Could you give the entries back exactly as they stand, minus any pictures?
Start of EXERCISE INPUT
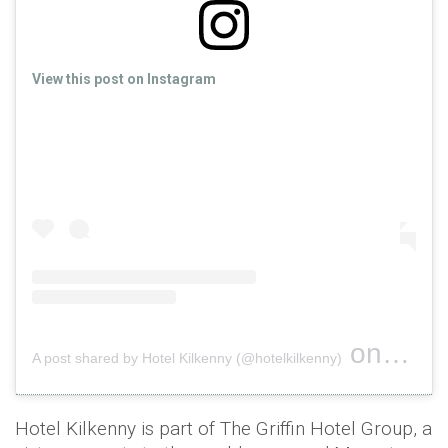
View this post on Instagram
on
A post shared by Hotel Kilkenny (@hotelkilkenny)
Nov 18, 
Hotel Kilkenny is part of The Griffin Hotel Group, a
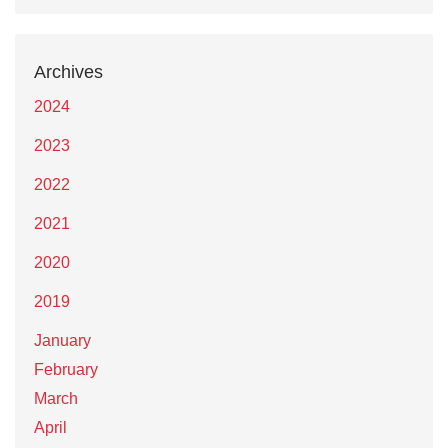
Archives
2024
2023
2022
2021
2020
2019
January
February
March
April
End of EXERCISE INPUT
* EXERCISE RESULT *
View this post on Instagram
on
A post shared by Hotel Kilkenny (@hotelkilkenny)
Nov 18, 
Hotel Kilkenny is part of The Griffin Hotel Group, a
Archives
2024
2023
2022
2021
2020
2019
January
February
March
April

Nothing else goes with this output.